From bone marrow to the heart: a case report of cardiac involvement in myeloproliferative-associated hypereosinophilic syndrome.
Onoufrios Malikides, Andria Papazachariou, George Anagnostakis, Emmanuel Koutalas, Stylianos Petousis, Evaggelos Zacharis, Emmanouel Simantirakis
Abstract
Open AccessA 36-year-old man with marked eosinophilia presented with fatigue and dyspnea. Echocardiography revealed biventricular apical thickening and thrombi, confirmed by contrast imaging. Cardiac magnetic resonance demonstrated global systolic dysfunction,myocardial edema, and subendocardial late gadolinium enhancement, consistent with early-thrombotic-stage Loeffler endocarditis. Bone marrow biopsy identified a FIP1L1-PDGFRA fusion, confirming myeloproliferative hypereosinophilic syndrome.

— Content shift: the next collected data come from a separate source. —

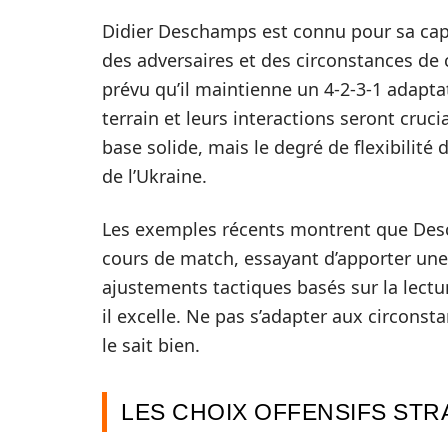
Didier Deschamps est connu pour sa capac
des adversaires et des circonstances de c
prévu qu’il maintienne un 4-2-3-1 adapta
terrain et leurs interactions seront cru
base solide, mais le degré de flexibilit
de l’Ukraine.
Les exemples récents montrent que De
cours de match, essayant d’apporter une
ajustements tactiques basés sur la lect
il excelle. Ne pas s’adapter aux circons
le sait bien.
LES CHOIX OFFENSIFS ST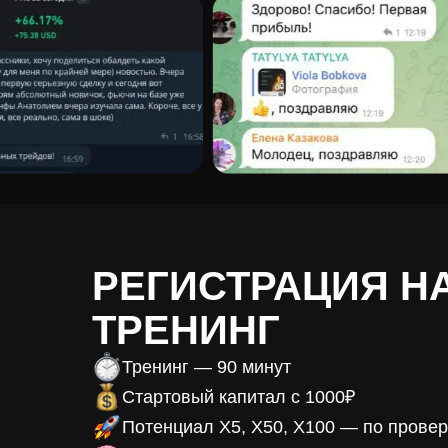
РЕГИСТРАЦИЯ Н
ТРЕНИНГ
Тренинг — 90 минут
Стартовый капитал с 1000₽
Потенциал X5, X50, X100 — по прове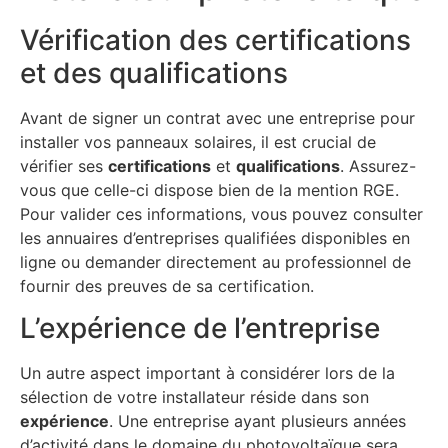
Vérification des certifications
et des qualifications
Avant de signer un contrat avec une entreprise pour
installer vos panneaux solaires, il est crucial de
vérifier ses
certifications
et
qualifications
. Assurez-
vous que celle-ci dispose bien de la mention RGE.
Pour valider ces informations, vous pouvez consulter
les annuaires d’entreprises qualifiées disponibles en
ligne ou demander directement au professionnel de
fournir des preuves de sa certification.
L’expérience de l’entreprise
Un autre aspect important à considérer lors de la
sélection de votre installateur réside dans son
expérience
. Une entreprise ayant plusieurs années
d’activité dans le domaine du photovoltaïque sera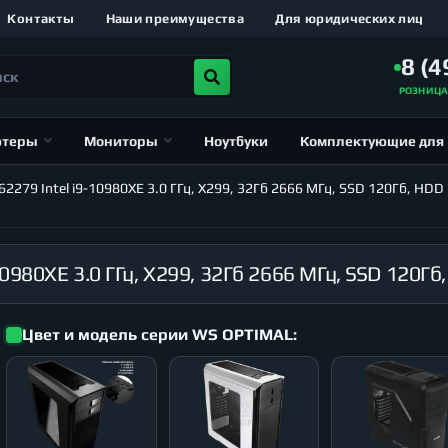
Контакты
Наши преимущества
Для юридических лиц
8 (4
РОЗНИЦ
ютеры
Мониторы
Ноутбуки
Комплектующие для
79 Intel i9-10980XE 3.0 ГГц, X299, 32Гб 2666 МГц, SSD 120Гб, HDD 
Цвет и модель серии WS OPTIMAL: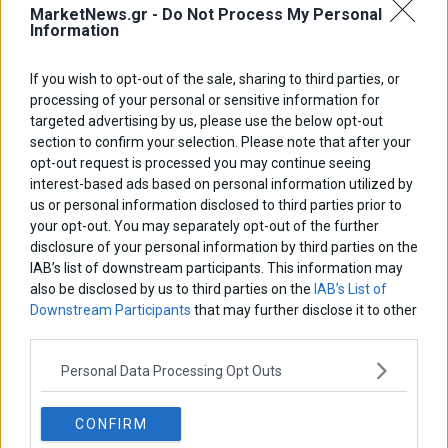
MarketNews.gr -
Do Not Process My Personal
Information
Ανεξαρτητοποιείται από τον ΣΥΡΙΖΑ και η Όλγα
Γεροβασίλη
If you wish to opt-out of the sale, sharing to third parties, or
Την ανεξαρτητοποίησή της από τον ΣΥΡΙΖΑ ανακοίνωσε σήμερα η
processing of your personal or sensitive information for
Όλγα Γεροβασίλη.
targeted advertising by us, please use the below opt-out
section to confirm your selection. Please note that after your
17 Ιουλίου 2026
Ελλάδα
·
Πολιτική
opt-out request is processed you may continue seeing
interest-based ads based on personal information utilized by
us or personal information disclosed to third parties prior to
your opt-out. You may separately opt-out of the further
disclosure of your personal information by third parties on the
IAB’s list of downstream participants. This information may
also be disclosed by us to third parties on the
IAB’s List of
Downstream Participants
that may further disclose it to other
third parties.
Personal Data Processing Opt Outs
CONFIRM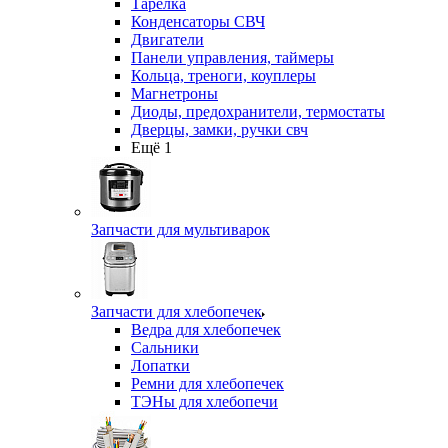
Тарелка
Конденсаторы СВЧ
Двигатели
Панели управления, таймеры
Кольца, треноги, коуплеры
Магнетроны
Диоды, предохранители, термостаты
Дверцы, замки, ручки свч
Ещё 1
Запчасти для мультиварок
Запчасти для хлебопечек
Ведра для хлебопечек
Сальники
Лопатки
Ремни для хлебопечек
ТЭНы для хлебопечи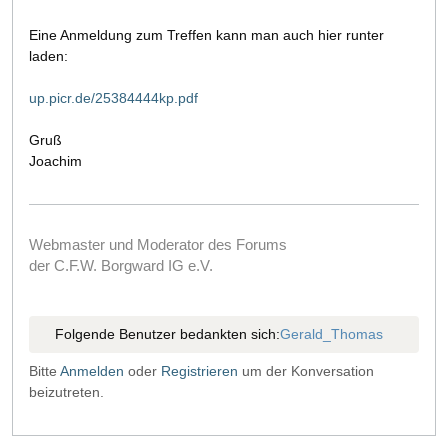
Eine Anmeldung zum Treffen kann man auch hier runter
laden:
up.picr.de/25384444kp.pdf
Gruß
Joachim
Webmaster und Moderator des Forums
der C.F.W. Borgward IG e.V.
Folgende Benutzer bedankten sich:
Gerald_Thomas
Bitte
Anmelden
oder
Registrieren
um der Konversation
beizutreten.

High-dose corticosteroids followed by imatinib induced hematologic and cardiac improvement, with complete thrombus resolution at follow-up. Τhis case illustrates that the integration of advanced multimodal imaging with targeted genetic analysis can reliably establish the diagnosis of Loeffler endocarditis, obviating the need for invasive histopathological confirmation in appropriately selected patients.